Stored data entries:

BEGIN

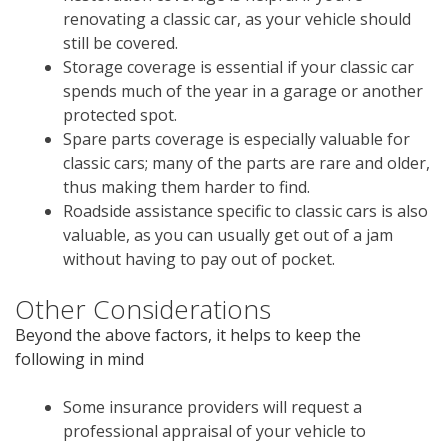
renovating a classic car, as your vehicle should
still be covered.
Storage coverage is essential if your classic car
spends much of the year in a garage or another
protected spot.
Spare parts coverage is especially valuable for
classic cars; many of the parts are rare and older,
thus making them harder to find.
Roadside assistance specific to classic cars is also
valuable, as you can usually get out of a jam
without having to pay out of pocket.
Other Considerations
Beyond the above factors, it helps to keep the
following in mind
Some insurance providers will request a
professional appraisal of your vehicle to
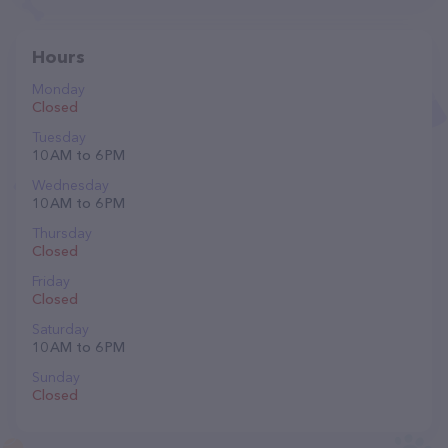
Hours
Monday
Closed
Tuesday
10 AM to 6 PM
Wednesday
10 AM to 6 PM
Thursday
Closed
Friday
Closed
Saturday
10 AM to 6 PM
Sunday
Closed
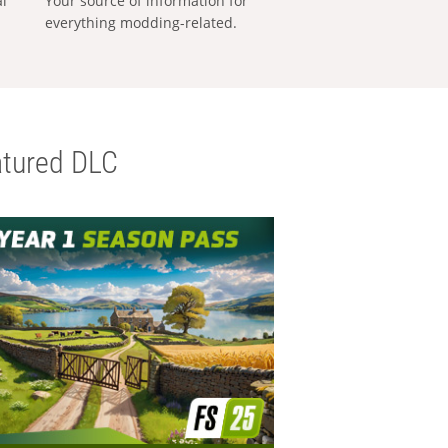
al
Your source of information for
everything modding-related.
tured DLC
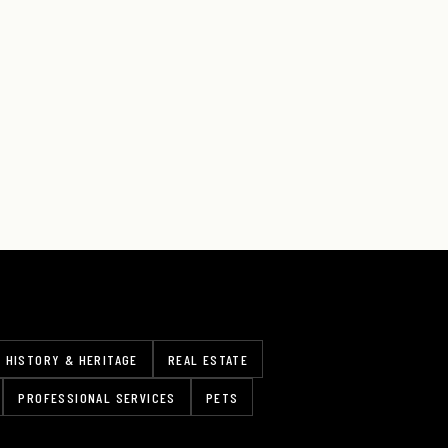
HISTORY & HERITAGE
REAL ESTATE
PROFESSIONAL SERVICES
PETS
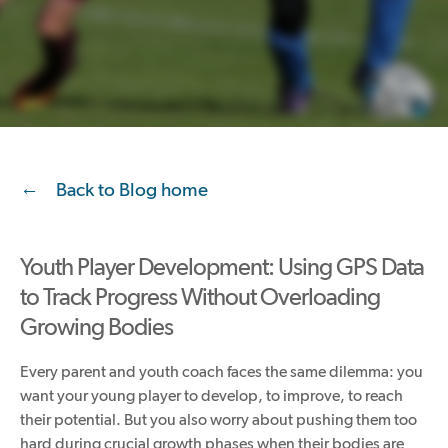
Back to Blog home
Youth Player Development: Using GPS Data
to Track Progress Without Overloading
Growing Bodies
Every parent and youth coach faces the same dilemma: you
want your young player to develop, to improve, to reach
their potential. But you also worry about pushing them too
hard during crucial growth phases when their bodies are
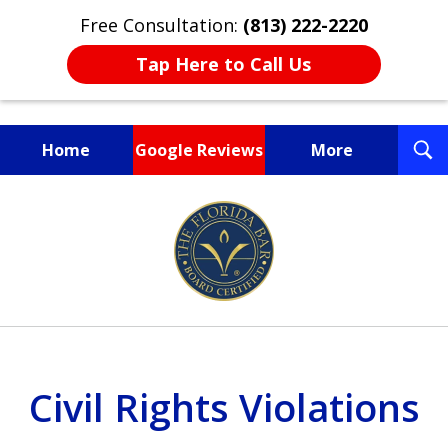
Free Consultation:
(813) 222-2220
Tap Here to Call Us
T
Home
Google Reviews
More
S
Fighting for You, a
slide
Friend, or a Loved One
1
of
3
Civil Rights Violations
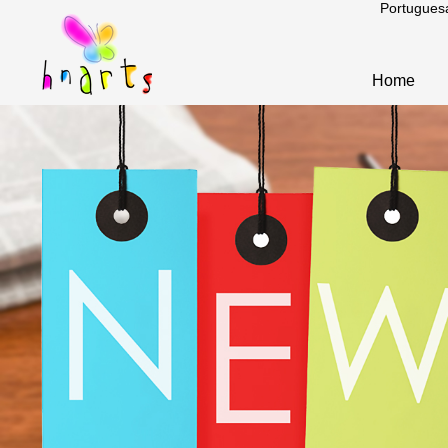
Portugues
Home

END

When you reproduce the entries above, keep every word exact and leave the images out.

* _Result of the task_
renovating a classic car, as your vehicle should
still be covered.
Storage coverage is essential if your classic car
spends much of the year in a garage or another
protected spot.
Spare parts coverage is especially valuable for
classic cars; many of the parts are rare and older,
thus making them harder to find.
Roadside assistance specific to classic cars is also
valuable, as you can usually get out of a jam
without having to pay out of pocket.
Other Considerations
Beyond the above factors, it helps to keep the
following in mind
Some insurance providers will request a
professional appraisal of your vehicle to
Hours
Monday
Closed
Tuesday
10 AM to 6 PM
Wednesday
10 AM to 6 PM
Thursday
Closed
Friday
Closed
Saturday
10 AM to 6 PM
Sunday
Closed
al
Your source of information for
everything modding-related.
tured DLC
HISTORY & HERITAGE
REAL ESTATE
PROFESSIONAL SERVICES
PETS
Back to Blog home
Youth Player Development: Using GPS Data
to Track Progress Without Overloading
Growing Bodies
Every parent and youth coach faces the same dilemma: you
want your young player to develop, to improve, to reach
their potential. But you also worry about pushing them too
hard during crucial growth phases when their bodies are
Free Consultation:
(813) 222-2220
Tap Here to Call Us
T
Home
Google Reviews
More
S
Fighting for You, a
slide
Friend, or a Loved One
1
of
3
Civil Rights Violations
Portugues
Home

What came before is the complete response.